### Work required
Could you return every line of the material that contains the word "بانکی"?

□ □ □ □ □ □ □

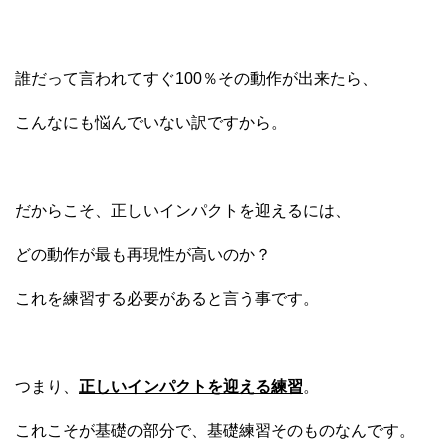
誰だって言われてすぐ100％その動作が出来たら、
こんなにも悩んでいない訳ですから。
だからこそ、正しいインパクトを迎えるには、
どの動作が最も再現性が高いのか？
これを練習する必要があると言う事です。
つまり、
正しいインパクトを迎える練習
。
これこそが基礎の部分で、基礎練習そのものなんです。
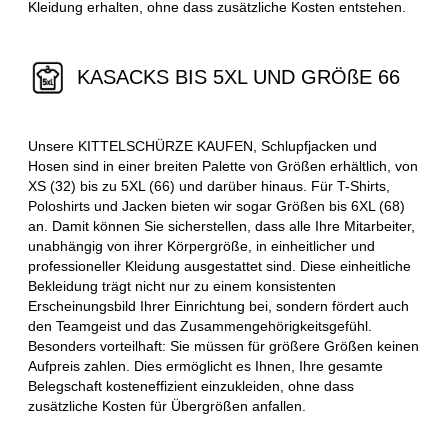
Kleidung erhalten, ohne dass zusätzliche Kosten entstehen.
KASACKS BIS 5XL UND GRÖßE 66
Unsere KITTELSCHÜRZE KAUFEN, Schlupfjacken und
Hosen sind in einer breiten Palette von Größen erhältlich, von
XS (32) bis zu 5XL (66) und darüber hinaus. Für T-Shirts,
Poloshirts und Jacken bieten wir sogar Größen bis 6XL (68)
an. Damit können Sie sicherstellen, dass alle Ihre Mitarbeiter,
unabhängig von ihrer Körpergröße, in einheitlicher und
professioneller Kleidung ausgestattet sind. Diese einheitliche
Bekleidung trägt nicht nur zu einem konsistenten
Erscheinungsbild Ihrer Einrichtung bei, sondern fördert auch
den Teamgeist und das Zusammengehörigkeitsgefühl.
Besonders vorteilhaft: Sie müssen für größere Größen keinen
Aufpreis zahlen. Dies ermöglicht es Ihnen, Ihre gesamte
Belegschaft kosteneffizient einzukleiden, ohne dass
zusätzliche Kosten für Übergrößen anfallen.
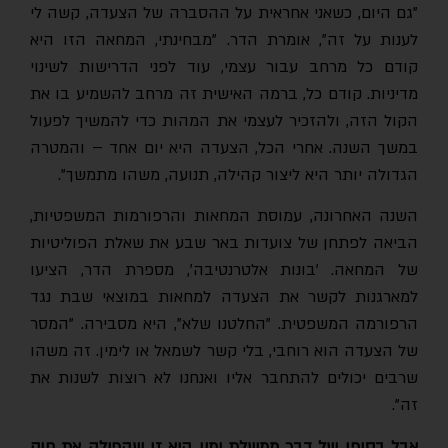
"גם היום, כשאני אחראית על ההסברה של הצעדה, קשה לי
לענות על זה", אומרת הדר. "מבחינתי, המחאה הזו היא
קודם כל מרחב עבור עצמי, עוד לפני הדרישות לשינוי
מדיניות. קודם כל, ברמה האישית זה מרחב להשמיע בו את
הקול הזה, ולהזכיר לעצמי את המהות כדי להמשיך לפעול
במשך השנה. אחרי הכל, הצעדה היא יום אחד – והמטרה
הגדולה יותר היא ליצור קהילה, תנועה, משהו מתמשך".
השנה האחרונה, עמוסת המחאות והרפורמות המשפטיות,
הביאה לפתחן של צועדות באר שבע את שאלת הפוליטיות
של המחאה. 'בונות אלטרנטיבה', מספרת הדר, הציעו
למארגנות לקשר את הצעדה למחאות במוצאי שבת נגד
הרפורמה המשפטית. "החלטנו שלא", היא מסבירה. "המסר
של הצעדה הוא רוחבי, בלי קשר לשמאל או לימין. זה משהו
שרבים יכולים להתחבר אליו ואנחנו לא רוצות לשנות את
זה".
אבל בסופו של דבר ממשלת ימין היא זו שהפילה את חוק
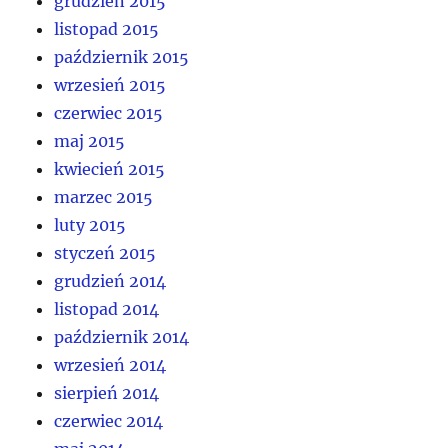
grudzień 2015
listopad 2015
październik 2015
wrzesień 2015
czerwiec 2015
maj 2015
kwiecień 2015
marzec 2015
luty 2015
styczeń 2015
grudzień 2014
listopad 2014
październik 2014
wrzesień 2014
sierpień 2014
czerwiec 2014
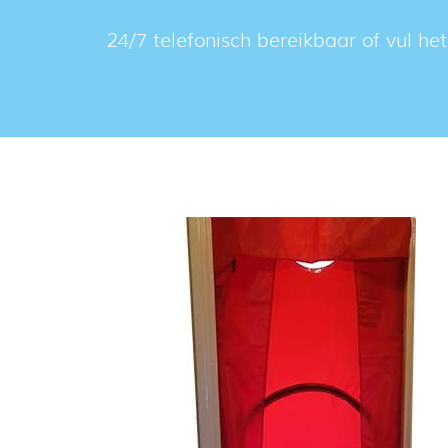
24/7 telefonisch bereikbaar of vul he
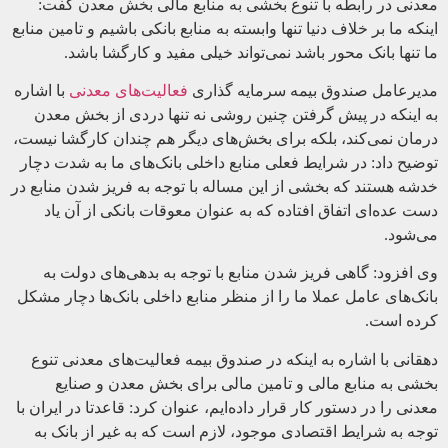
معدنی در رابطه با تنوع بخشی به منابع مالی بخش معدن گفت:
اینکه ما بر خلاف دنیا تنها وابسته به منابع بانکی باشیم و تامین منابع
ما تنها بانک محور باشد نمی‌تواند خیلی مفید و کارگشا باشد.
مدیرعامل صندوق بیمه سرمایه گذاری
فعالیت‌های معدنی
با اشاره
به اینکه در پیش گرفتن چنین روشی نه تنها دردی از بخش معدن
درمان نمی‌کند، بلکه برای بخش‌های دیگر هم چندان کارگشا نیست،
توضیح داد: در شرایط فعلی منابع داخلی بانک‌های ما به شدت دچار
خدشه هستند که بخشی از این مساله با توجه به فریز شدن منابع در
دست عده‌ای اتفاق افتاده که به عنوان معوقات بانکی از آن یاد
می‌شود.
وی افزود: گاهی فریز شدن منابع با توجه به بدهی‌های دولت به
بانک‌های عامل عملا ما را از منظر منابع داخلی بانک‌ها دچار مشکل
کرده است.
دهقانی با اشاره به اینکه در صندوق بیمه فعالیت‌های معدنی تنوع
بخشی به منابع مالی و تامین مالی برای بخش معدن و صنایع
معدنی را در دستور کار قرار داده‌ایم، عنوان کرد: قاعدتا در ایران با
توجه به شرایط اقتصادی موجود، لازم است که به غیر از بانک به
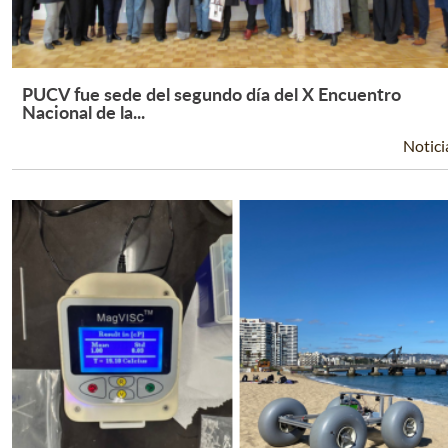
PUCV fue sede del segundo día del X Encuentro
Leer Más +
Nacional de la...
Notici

□ □ □ □ □ □ □

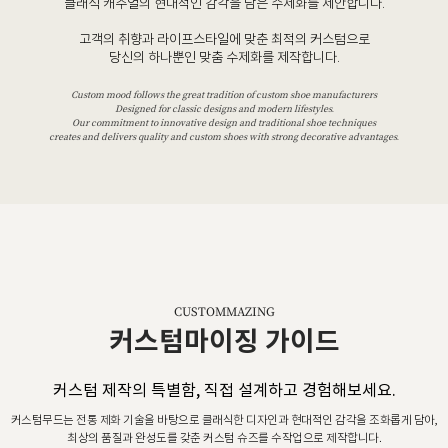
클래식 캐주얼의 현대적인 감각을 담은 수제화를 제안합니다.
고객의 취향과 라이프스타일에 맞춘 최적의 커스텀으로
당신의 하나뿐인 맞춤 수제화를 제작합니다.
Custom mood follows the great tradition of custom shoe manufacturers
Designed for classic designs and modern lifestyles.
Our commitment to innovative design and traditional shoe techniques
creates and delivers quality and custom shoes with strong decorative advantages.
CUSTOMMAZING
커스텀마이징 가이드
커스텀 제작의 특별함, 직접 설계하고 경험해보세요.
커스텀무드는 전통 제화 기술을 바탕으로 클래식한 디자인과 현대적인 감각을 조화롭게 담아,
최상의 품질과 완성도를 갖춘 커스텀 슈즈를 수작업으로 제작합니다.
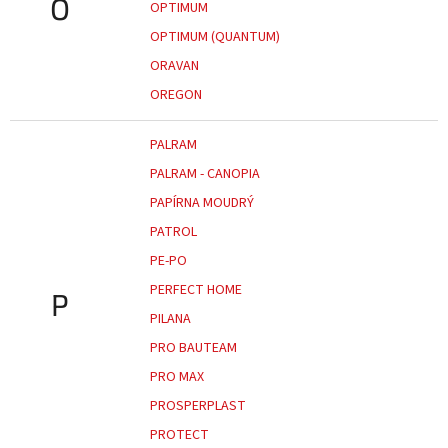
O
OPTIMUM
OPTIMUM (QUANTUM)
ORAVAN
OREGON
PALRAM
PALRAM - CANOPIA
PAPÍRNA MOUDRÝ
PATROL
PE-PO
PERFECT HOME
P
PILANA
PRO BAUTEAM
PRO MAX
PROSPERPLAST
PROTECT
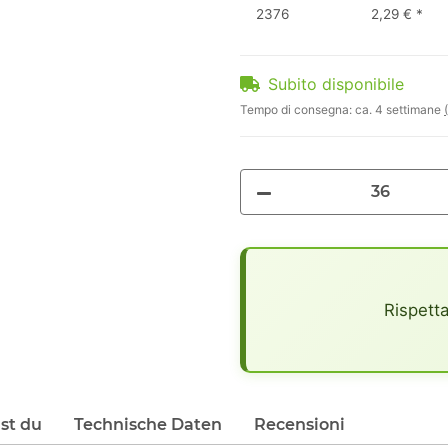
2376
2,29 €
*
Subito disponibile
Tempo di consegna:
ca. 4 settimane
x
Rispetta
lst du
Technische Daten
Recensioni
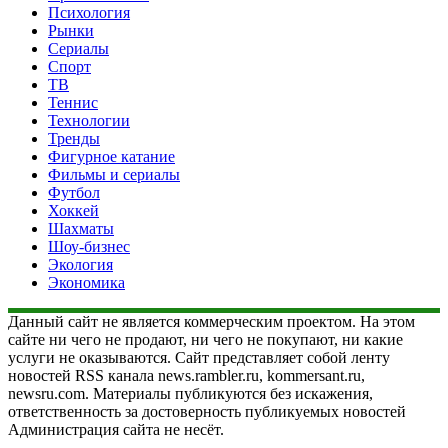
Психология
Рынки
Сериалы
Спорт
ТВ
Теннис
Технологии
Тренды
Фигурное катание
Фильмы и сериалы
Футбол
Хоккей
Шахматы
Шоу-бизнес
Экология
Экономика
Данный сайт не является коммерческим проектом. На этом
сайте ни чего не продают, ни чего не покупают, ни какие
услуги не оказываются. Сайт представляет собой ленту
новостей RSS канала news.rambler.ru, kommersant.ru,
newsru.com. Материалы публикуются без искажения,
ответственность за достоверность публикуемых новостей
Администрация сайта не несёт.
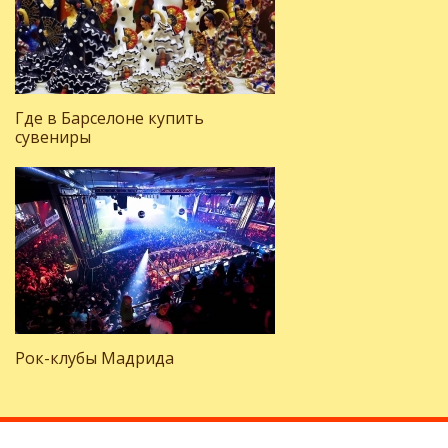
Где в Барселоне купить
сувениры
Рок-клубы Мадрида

□ □ □ □ □ □ □

### Response area
اینکه ما بر خلاف دنیا تنها وابسته به منابع بانکی باشیم و تامین منابع
دست عده‌ای اتفاق افتاده که به عنوان معوقات بانکی از آن یاد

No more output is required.